Mâverâünnehir (Mawarau’n-nahr), Arapların Aşağı Türkistan’a, Ceyhun’la Seyhun arasındaki bölgeye verdikleri isimdir. Ceyhun (Ügüz, Oxus, Amu Derya) ırmağı, uzun yıllar Arap-Türk sınırı olmuştur. Asya istilasına çıkan Emevî orduları Ceyhun’un batısında çakılıp kalmıştır. Cennet Diye Bir Yer’de, “Amu Derya Siyah Akar”da anlattım o yılları. İmlemek istediğin buysa, ulusal sınırları, ‘misak-ı millî’yi ihlal eden ilk ben oldum herhâlde. Hiç değilse Cumhuriyet dönemi şairleri içinde…    

• “Şiirler gömlek değiştirir” diyorsun Koca Ferhad, sonra öğreniyoruz ki şairler de gömlek değiştiriyormuş! Şairler arasındaki bir sonsuz alışverişin de ifadesi olarak okudum bunu ki, belki dövüşmek bile konuya dâhildir! (Sonu kardeşliğe uzanıyorsa neden olmasın!) Ama sen saygıdan, sevgiden ödün vermeden yapıyorsun bu değişimi. Kuşağından örneğin küçük İskender’i, Azer Yaran’ı,  Seyhan Erözçelik’i, Sina Akyol’u dillendirirken sevgiyi; Uyar’dan,  Necatigil’den söz ederken ise saygıyı elden bırakmıyorsun. Şiirin doğasında vahşi bir yan var oysa. Bu çelişik ama kalıcı iç barışın ödenmiş bir bedeli yok mu? Hani –yine aynı metafordan hareketle– suyu geçememek gibi, başarısızlık gibi, baştan almak gibi, yeniden yazmak gibi...

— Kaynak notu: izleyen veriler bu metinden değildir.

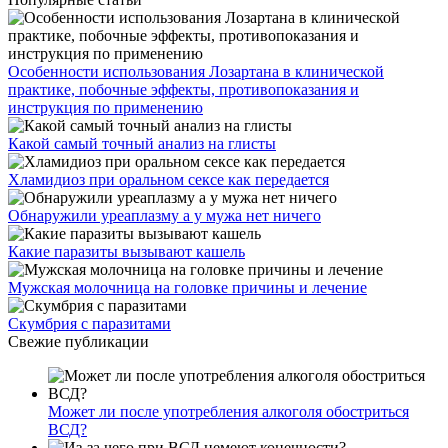
Особенности использования Лозартана в клинической
практике, побочные эффекты, противопоказания и
инструкция по применению
Какой самый точный анализ на глисты
Хламидиоз при оральном сексе как передается
Обнаружили уреаплазму а у мужа нет ничего
Какие паразиты вызывают кашель
Мужская молочница на головке причины и лечение
Скумбрия с паразитами
Свежие публикации
Может ли после употребления алкоголя обостриться
ВСД?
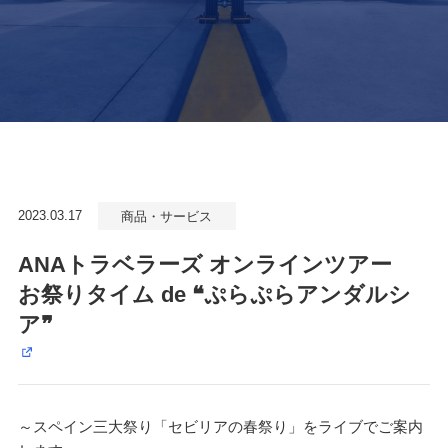
2023.03.17
商品・サービス
ANAトラベラーズ オンラインツアー
お祭りタイム de ❝ぷらぷらアンダルシ
ア❞
～スペイン三大祭り「セビリアの春祭り」をライブでご案内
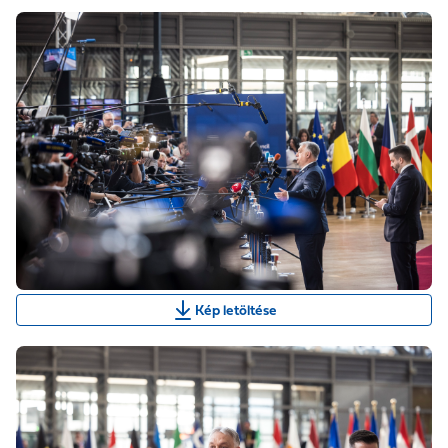
Kép letöltése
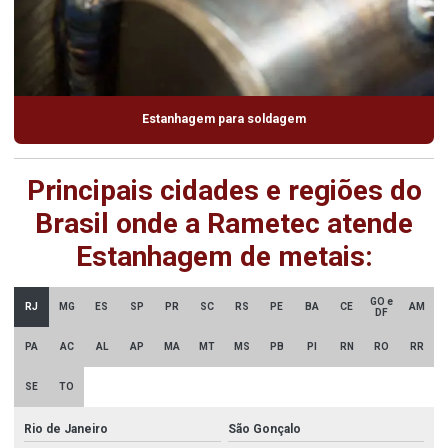
Estanhagem para soldagem
Principais cidades e regiões do
Brasil onde a Rametec atende
Estanhagem de metais:
GO e
RJ
MG
ES
SP
PR
SC
RS
PE
BA
CE
AM
DF
PA
AC
AL
AP
MA
MT
MS
PB
PI
RN
RO
RR
SE
TO
Rio de Janeiro
São Gonçalo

–Hayaller ve hayatlar her zaman birbirine bitişmeyebilir. Asl’olan hayaldir, hayal etmektir. Yahya Kemal “Deniz Türküsü”nde ne diyordu: “Çıktığın yolda, bugün, yelken açık, yapyalnız,/ Gözlerin arkaya çevrilmeyerek, pervâsız,/ Yürü! Hür mâviliğin bittiği son hadde kadar!..// İnsan, âlemde hayâl ettiği müddetçe yaşar.” Bana göre, son dize, salt onun değil hepimizin varoluşsal macerasının, poetik aktivitesinin fezlekesidir.  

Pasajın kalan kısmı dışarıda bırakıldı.